You can watch live build logs in the dashboard. If a build fails, fix the issue and retry without re-uploading the archive.
After a successful build
You can immediately launch a test server in any of the game's configured regions, or head to the game's detail page to allocate servers via the API or dashboard.
Custom Engine
Selecting Custom gives you full control over your server's container image. Unlike the managed engines (Unity, Unreal, Godot, Colyseus), GameFlow does not apply a built-in Dockerfile template, you bring your own.
When to use Custom
- Your server is built with an in-house or proprietary engine
- You need a runtime not covered by managed engines (e.g. a C++ dedicated server, a Python simulation, a Rust game server)
- You want to control the base image, OS dependencies, or build steps that the managed templates don't expose
Dockerfile requirements
Your uploaded archive must contain a Dockerfile at the root (detected case-insensitively). GameFlow uses it verbatim, no template is layered on top.

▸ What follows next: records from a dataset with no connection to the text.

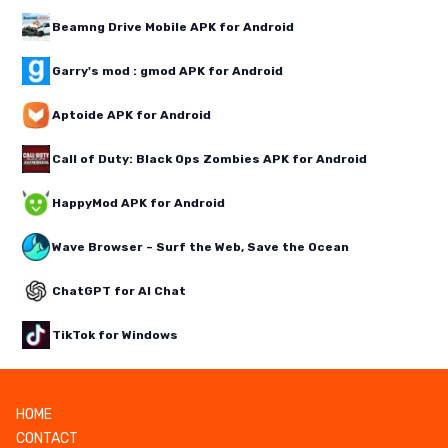
Beamng Drive Mobile APK for Android
Garry's mod : gmod APK for Android
Aptoide APK for Android
Call of Duty: Black Ops Zombies APK for Android
HappyMod APK for Android
Wave Browser – Surf the Web, Save the Ocean
ChatGPT for AI Chat
TikTok for Windows
HOME
CONTACT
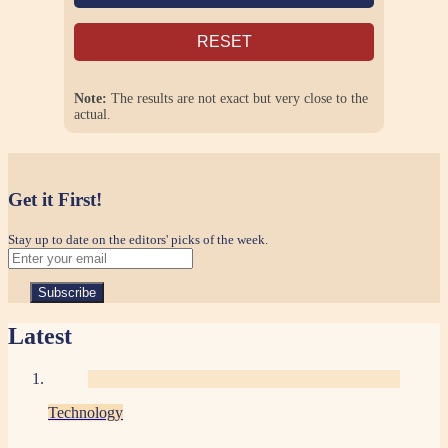
RESET
Note:
The results are not exact but very close to the
actual.
Get it First!
Stay up to date on the editors' picks of the week.
Latest
Technology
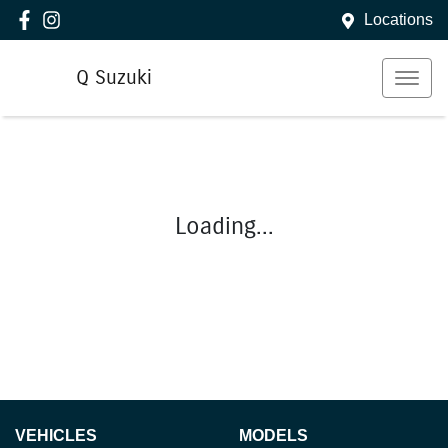
Locations
Q Suzuki
Loading...
VEHICLES
MODELS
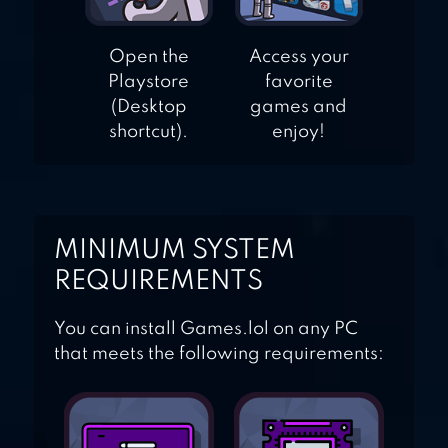
Open the
Access your
Playstore
favorite
(Desktop
games and
shortcut).
enjoy!
MINIMUM SYSTEM
REQUIREMENTS
You can install Games.lol on any PC
that meets the following requirements:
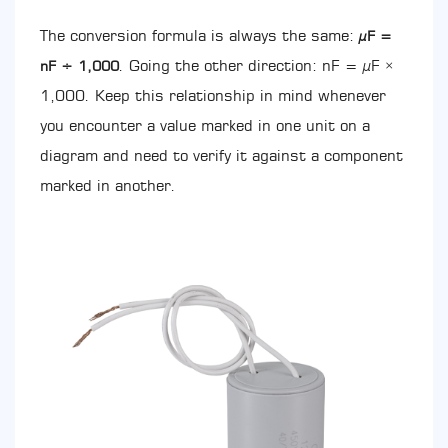
Value:
The conversion formula is always the same:
µF =
Moving
from
. Going the other direction: nF = µF ×
nF ÷ 1,000
nF
1,000. Keep this relationship in mind whenever
to
you encounter a value marked in one unit on a
the
Correct
diagram and need to verify it against a component
µF
marked in another.
Rating
6.1
Estimating
Capacitance
from
Motor
Power
(Rule
of
Thumb)
7
CBB60
vs.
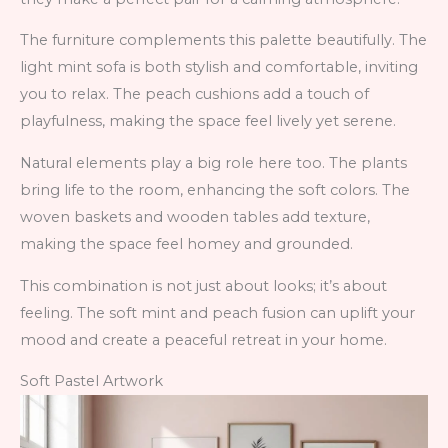
The furniture complements this palette beautifully. The
light mint sofa is both stylish and comfortable, inviting
you to relax. The peach cushions add a touch of
playfulness, making the space feel lively yet serene.
Natural elements play a big role here too. The plants
bring life to the room, enhancing the soft colors. The
woven baskets and wooden tables add texture,
making the space feel homey and grounded.
This combination is not just about looks; it’s about
feeling. The soft mint and peach fusion can uplift your
mood and create a peaceful retreat in your home.
Soft Pastel Artwork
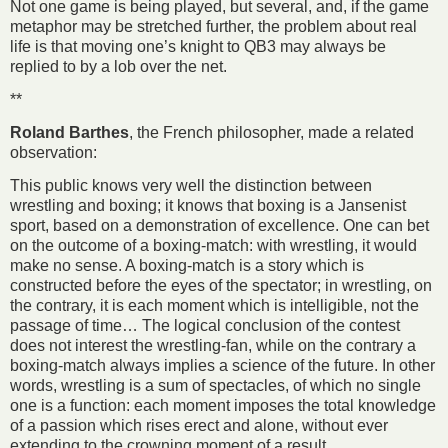
Not one game is being played, but several, and, if the game
metaphor may be stretched further, the problem about real
life is that moving one’s knight to QB3 may always be
replied to by a lob over the net.
**
Roland Barthes
, the French philosopher, made a related
observation:
This public knows very well the distinction between
wrestling and boxing; it knows that boxing is a Jansenist
sport, based on a demonstration of excellence. One can bet
on the outcome of a boxing-match: with wrestling, it would
make no sense. A boxing-match is a story which is
constructed before the eyes of the spectator; in wrestling, on
the contrary, it is each moment which is intelligible, not the
passage of time… The logical conclusion of the contest
does not interest the wrestling-fan, while on the contrary a
boxing-match always implies a science of the future. In other
words, wrestling is a sum of spectacles, of which no single
one is a function: each moment imposes the total knowledge
of a passion which rises erect and alone, without ever
extending to the crowning moment of a result.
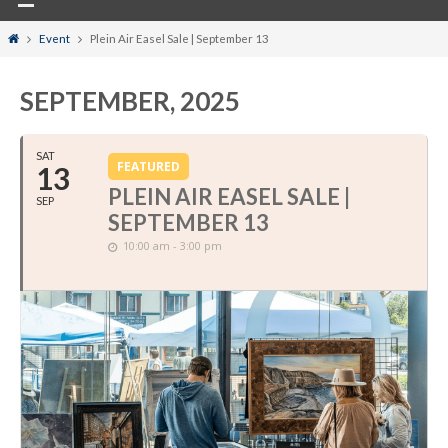
Home
Event
Plein Air Easel Sale | September 13
SEPTEMBER, 2025
SAT
FEATURED
13
PLEIN AIR EASEL SALE |
SEP
SEPTEMBER 13
10:00 am - 3:00 pm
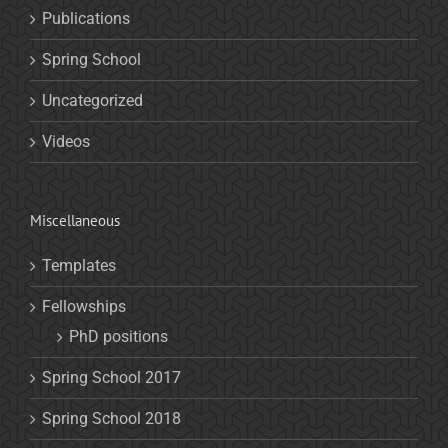
Publications
Spring School
Uncategorized
Videos
Miscellaneous
Templates
Fellowships
PhD positions
Spring School 2017
Spring School 2018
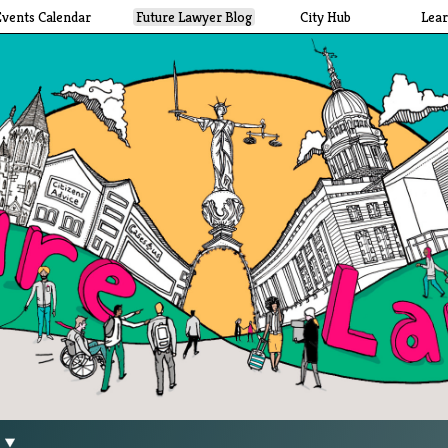
Events Calendar
Future Lawyer Blog
City Hub
Lea
g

A minimal example for a compiled Linux binary:
FROM ubuntu:22.04
RUN apt-get update && apt-get install -y ca-certificates && rm -rf /var/lib/apt/lists/*
RUN useradd -u 1000 -m gameuser
WORKDIR /opt/game
COPY . /opt/game
RUN chmod +x /opt/game/server
RUN chown -R gameuser:gameuser /opt/game
USER 1000
EXPOSE 7777/udp
ENTRYPOINT ["/opt/game/server"]
A few things to keep in mind:
- Run as UID 1000. Agones enforces non-root execution at runtime.
- Expose the right port. Match the port you configured in the Networking step.
- Keep the image lean. Larger images slow down cold starts and fleet rollouts.
Agones SDK integration
Custom engines integrate via the Agones REST API, served locally on your server instance at localhost:$AGONES_SDK_HTTP_PORT.
Your server must call three endpoints at minimum:
| Endpoint | When to call |
|---|---|
POST /ready | Once your server can accept player connections |
POST /health | Periodically (every 2–5 s) to signal liveness |
POST /shutdown | When the game session ends and the server should terminate |
All request bodies are empty JSON objects ({}):
# Mark ready
curl -d "{}" -H "Content-Type: application/json" \
-X POST http://localhost:$AGONES_SDK_HTTP_PORT/ready
# Health ping, run on a timer inside your server
curl -d "{}" -H "Content-Type: application/json" \
-X POST http://localhost:$AGONES_SDK_HTTP_PORT/health
# Shutdown
curl -d "{}" -H "Content-Type: application/json" \
-X POST http://localhost:$AGONES_SDK_HTTP_PORT/shutdown
Two additional endpoints are available for allocation control:
| Endpoint | Description |
|---|---|
POST /allocate | Self-allocate the server (mark it as in-use) |
POST /reserve | Reserve the server for N seconds without a full allocation |
If your server is written in Go, Rust, or Node.js, you can use the official Agones SDK for that language instead of raw HTTP, see Step 2 for the snippets.